This community-built FAQ covers the “Egg Dropper” code challenge in JavaScript. You can find that challenge here, or pick any challenge you like from our list.

Top Discussions on the JavaScript challenge Egg Dropper

There are currently no frequently asked questions or top answers associated with this challenge – that’s where you come in! You can contribute to this section by offering your own questions, answers, or clarifications on this challenge. Ask a question or post a solution by clicking reply () below.

If you’ve had an “aha” moment about the concepts, formatting, syntax, or anything else with this challenge, consider sharing those insights! Teaching others and answering their questions is one of the best ways to learn and stay sharp.

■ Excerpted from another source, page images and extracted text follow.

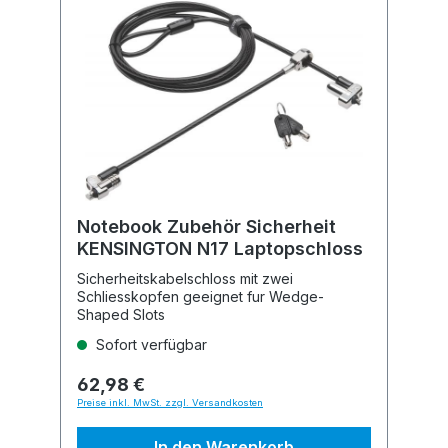
Notebook Zubehör Sicherheit
KENSINGTON N17 Laptopschloss
Sicherheitskabelschloss mit zwei
Schliesskopfen geeignet fur Wedge-
Shaped Slots
Sofort verfügbar
62,98 €
Preise inkl. MwSt. zzgl. Versandkosten
In den Warenkorb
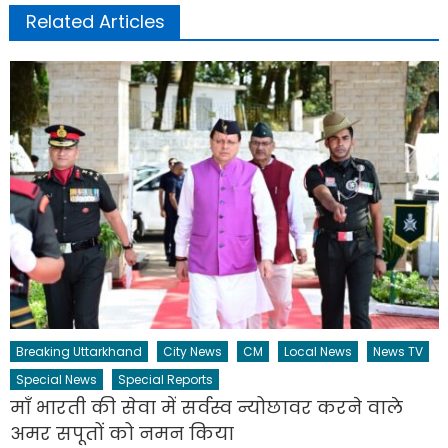
Related Articles
Breaking Uttarkhand
City News
CM
Local News
News TV
Special News
Special Reports
माँ भारती की सेवा में सर्वस्व न्योछावर करने वाले
अमर सपूतों को नमन किया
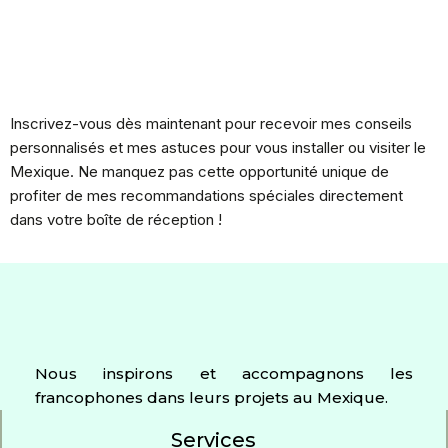
Inscrivez-vous dès maintenant pour recevoir mes conseils
personnalisés et mes astuces pour vous installer ou visiter le
Mexique. Ne manquez pas cette opportunité unique de
profiter de mes recommandations spéciales directement
dans votre boîte de réception !
Nous inspirons et accompagnons les
francophones dans leurs projets au Mexique.
Services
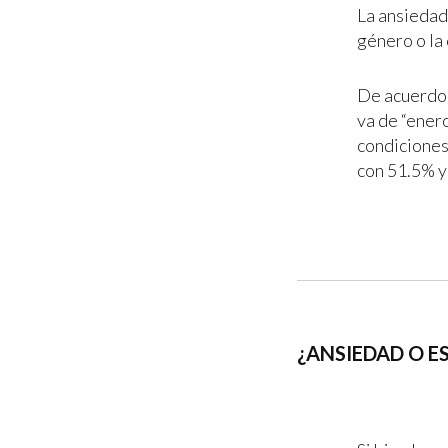
La ansiedad 
género o la
De acuerdo 
va de “ener
condiciones
con 51.5% y
¿ANSIEDAD O E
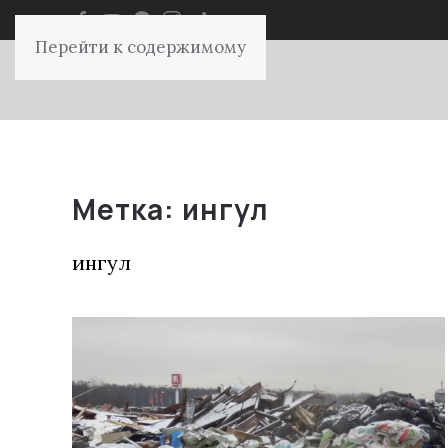
Перейти к содержимому
Метка:
ингул
ингул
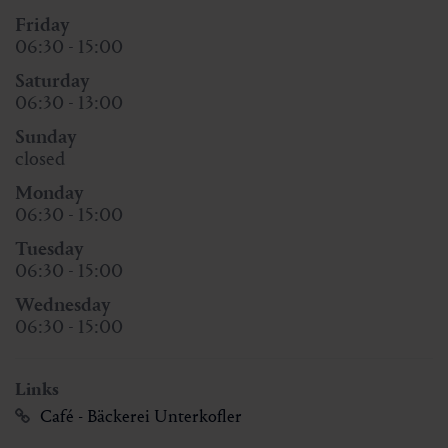
Friday
06:30 - 15:00
Saturday
06:30 - 13:00
Sunday
closed
Monday
06:30 - 15:00
Tuesday
06:30 - 15:00
Wednesday
06:30 - 15:00
Links
Café - Bäckerei Unterkofler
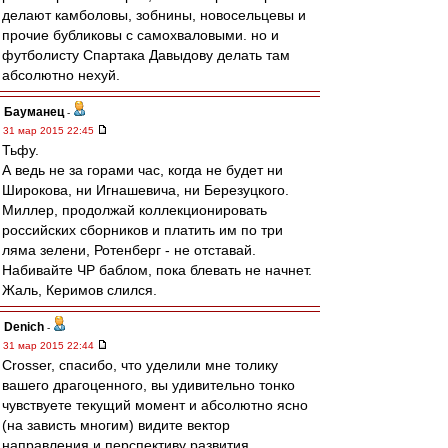
делают камболовы, зобнины, новосельцевы и
прочие бубликовы с самохваловыми. но и
футболисту Спартака Давыдову делать там
абсолютно нехуй.
Бауманец
-
31 мар 2015 22:45
Тьфу.
А ведь не за горами час, когда не будет ни
Широкова, ни Игнашевича, ни Березуцкого.
Миллер, продолжай коллекционировать
российских сборников и платить им по три
ляма зелени, Ротенберг - не отставай.
Набивайте ЧР баблом, пока блевать не начнет.
Жаль, Керимов слился.
Denich
-
31 мар 2015 22:44
Crosser, спасибо, что уделили мне толику
вашего драгоценного, вы удивительно тонко
чувствуете текущий момент и абсолютно ясно
(на зависть многим) видите вектор
направления и перспективу развития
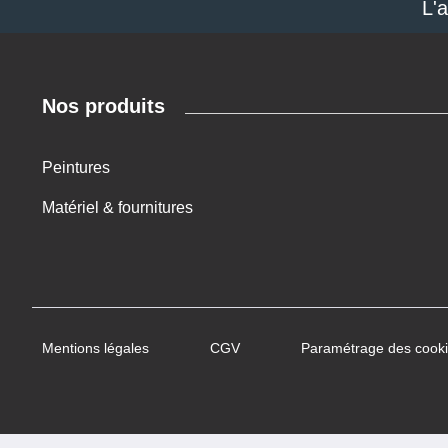
L'
Nos produits
Peintures
Matériel & fournitures
Mentions légales
CGV
Paramétrage des cook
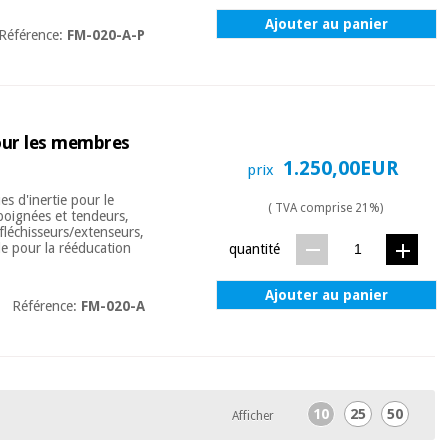
Ajouter au panier
Référence:
FM-020-A-P
our les membres
1.250,00EUR
prix
es d'inertie pour le
( TVA comprise 21%)
poignées et tendeurs,
fléchisseurs/extenseurs,
le pour la rééducation
quantité
Ajouter au panier
Référence:
FM-020-A
10
25
50
Afficher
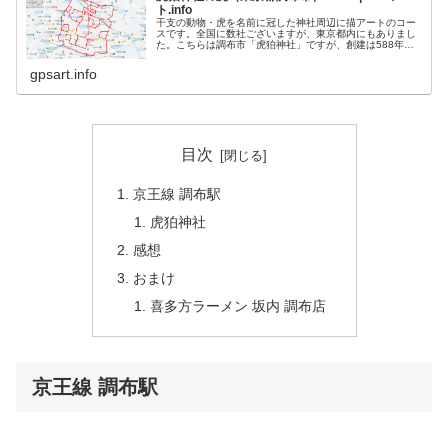
ト.info
干支の動物・虎を名前に冠した神社周辺に描アートのコー
スです。全国に数社ございますが、東京都内にもありまし
た。こちらは調布市「虎狛神社」ですが、創建は588年と
歴史の長い社です。創建後に近所で深大寺を創建した満功
上人の祖母の名が「虎」だったの...
gpsart.info
目次
京王線 調布駅
虎狛神社
感想
おまけ
喜多方ラーメン 坂内 調布店
京王線 調布駅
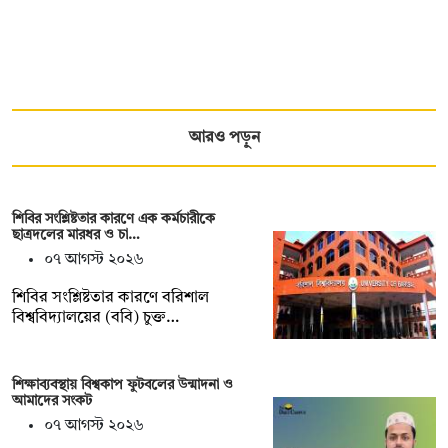
আরও পড়ুন
শিবির সংশ্লিষ্টতার কারণে এক কর্মচারীকে
ছাত্রদলের মারধর ও চা…
০৭ আগস্ট ২০২৬
শিবির সংশ্লিষ্টতার কারণে বরিশাল
বিশ্ববিদ্যালয়ের (ববি) চুক্ত…
শিক্ষাব্যবস্থায় বিশ্বকাপ ফুটবলের উন্মাদনা ও
আমাদের সংকট
০৭ আগস্ট ২০২৬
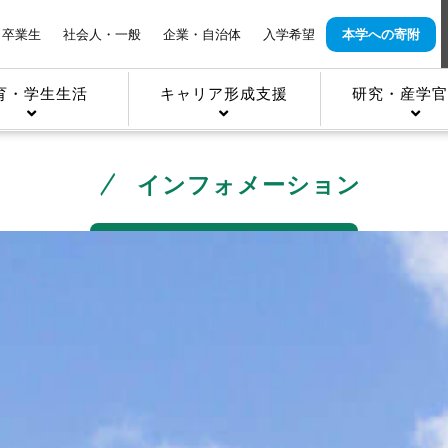
卒業生
社会人・一般
企業・自治体
入学希望
本学への寄附
育・学生生活
キャリア形成支援
研究・産学官
インフォメーション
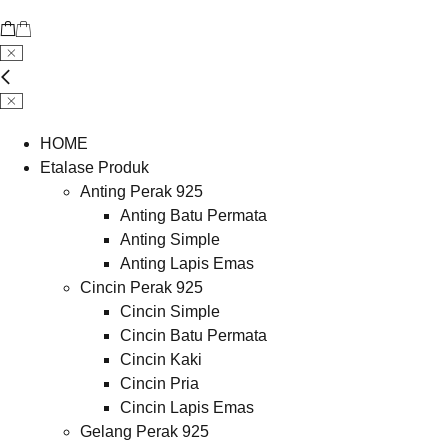
HOME
Etalase Produk
Anting Perak 925
Anting Batu Permata
Anting Simple
Anting Lapis Emas
Cincin Perak 925
Cincin Simple
Cincin Batu Permata
Cincin Kaki
Cincin Pria
Cincin Lapis Emas
Gelang Perak 925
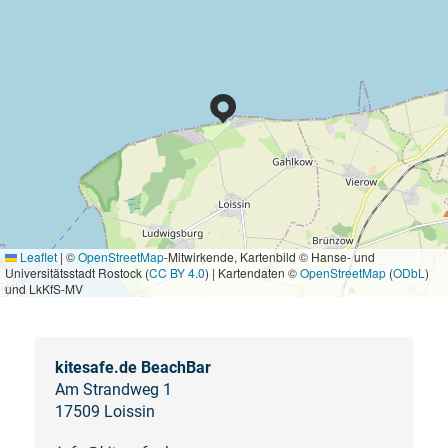
Leaflet
|
©
OpenStreetMap
-Mitwirkende, Kartenbild © Hanse- und
Universitätsstadt Rostock (
CC BY 4.0
) | Kartendaten ©
OpenStreetMap
(
ODbL
)
und LkKfS-MV
kitesafe.de BeachBar
Am Strandweg 1
17509 Loissin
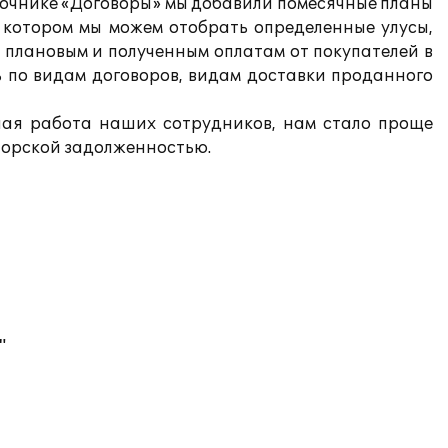
вочнике «Договоры» мы добавили помесячные планы
в котором мы можем отобрать определенные улусы,
 плановым и полученным оплатам от покупателей в
ь по видам договоров, видам доставки проданного
ная работа наших сотрудников, нам стало проще
торской задолженностью.
"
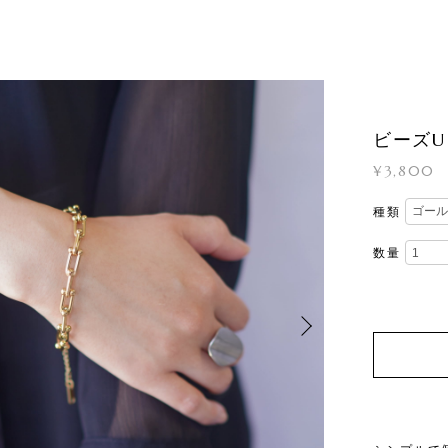
ビーズ
¥3,800
種類
数量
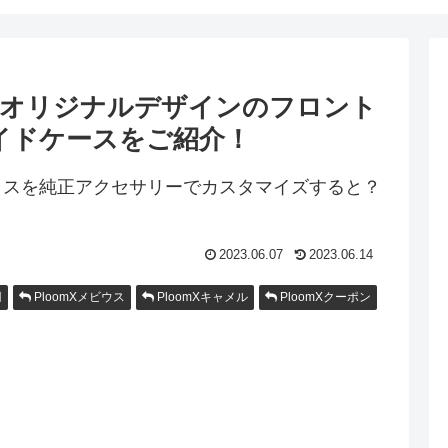
！オリジナルデザインのフロント
イドケースをご紹介！
2023.06.07
2023.06.14
円
PloomXメビウス
PloomXキャメル
PloomXクーポン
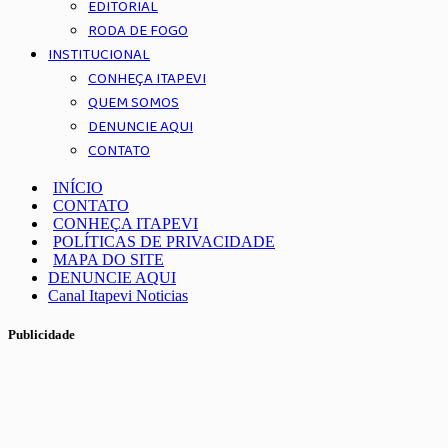
EDITORIAL
RODA DE FOGO
INSTITUCIONAL
CONHEÇA ITAPEVI
QUEM SOMOS
DENUNCIE AQUI
CONTATO
INÍCIO
CONTATO
CONHEÇA ITAPEVI
POLÍTICAS DE PRIVACIDADE
MAPA DO SITE
DENUNCIE AQUI
Canal Itapevi Noticias
Publicidade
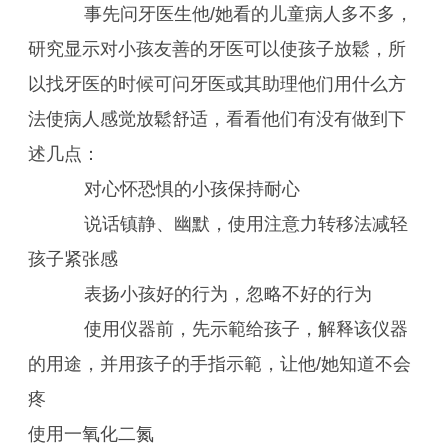
事先问牙医生他/她看的儿童病人多不多，
研究显示对小孩友善的牙医可以使孩子放鬆，所
以找牙医的时候可问牙医或其助理他们用什么方
法使病人感觉放鬆舒适，看看他们有没有做到下
述几点：
对心怀恐惧的小孩保持耐心
说话镇静、幽默，使用注意力转移法减轻
孩子紧张感
表扬小孩好的行为，忽略不好的行为
使用仪器前，先示範给孩子，解释该仪器
的用途，并用孩子的手指示範，让他/她知道不会
疼
使用一氧化二氮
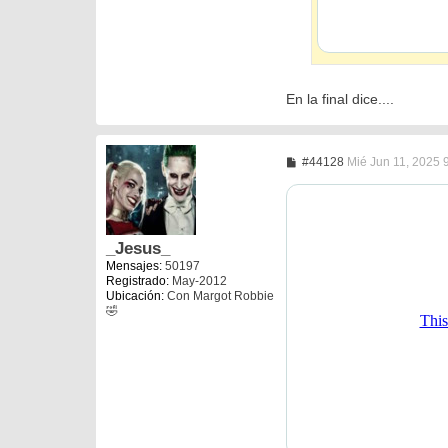
En la final dice....
M
#44128
Mié Jun 11, 2025 
e
n
s
a
j
e
_Jesus_
Mensajes:
50197
Registrado:
May-2012
Ubicación:
Con Margot Robbie
🤣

Join the Discussion. Help a fellow learner on their journey.

Ask or answer a question about this exercise by clicking reply () below!
You can also find further discussion and get answers to your questions over in Language Help.

Agree with a comment or answer? Like () to up-vote the contribution!

I’ve tried to approach this challange with binary search alghoritm, but then I realised when the egg breaks on 50th floor we have 49 more possible floors, so I needed some other way around.
So after some reading on the net, because I wasn’t quite sure how to do it, I’ve managed to write this simple solution for this challange: explanation

function eggDrop(n, d = 1){
// Write your code here
if (n <= 0) {
return d-1;
} else if (n => 1) {
return eggDrop(n-d, ++d);
}
}
console.log(eggDrop(2));
// Leave this here so we can test your code
module.exports = eggDrop;

function eggDrop(n){
// Write your code here
return bld(n);
}
// Binary Search
function bs(n) {
// First egg drop is from the middle
// And then depending on the result
// It's brute force for the rest
return Math.ceil(n / 2);
}
// Divide a Little, Conquer a Bit
function dlcb(n) {
// The egg is dropped in decimal floors of n
// And if the egg breaks in any of those 10
// The worst case scenario would be between
// that last egg drop and the previous decimals
// until the previous egg drop
return n > 9 ? 10 + (Math.floor(n * .09)) : n;
}
// Balancing Linear Drops
function bld(n) {
// Similar to the previous one, divide and conquer
// Except it starts from it's square root and
// goes up by that square root - 1 on each drop
// If the egg breaks then you basically sum twice
// that square root that was consistent all over
// because of the iteration of square root - 1 on
// each drop. That's how you get 14 drops
// out of 100 floors as worst case scenario
return Math.round(Math.sqrt(n*2));
}
console.log(eggDrop(100));
// Leave this here so we can test your code
module.exports = eggDrop;

My code is
function eggDrop(n) {
// Base case: if there is only 1 floor, no need to drop the egg
if (n === 1) {
return 1;
}

// Base case: if there are only 2 floors, only 1 drop is needed
if (n === 2) {
return 2;
}

// Create a 2D array to store the results of subproblems
const dp = Array.from({ length: n + 1 }, () => new Array(3).fill(0));

// Fill in the base cases
for (let i = 0; i <= n; i++) {
dp[i][1] = i;
}

// Fill in the remaining array using dynamic programming
for (let i = 1; i <= n; i++) {
for (let j = 2; j <= 2; j++) {
dp[i][j] = Infinity;

// Drop the egg from each floor and choose the minimum number of drops
for (let k = 1; k <= i; k++) {
const maxDrops = 1 + Math.max(dp[k - 1][j - 1], dp[i - k][j]);
dp[i][j] = Math.min(dp[i][j], maxDrops);
}
}

}

// The minimum number of drops required is stored in dp[n][2]
return dp[n][2];
}

console.log(eggDrop(100));

// Leave this here so we can test your code
module.exports = eggDrop;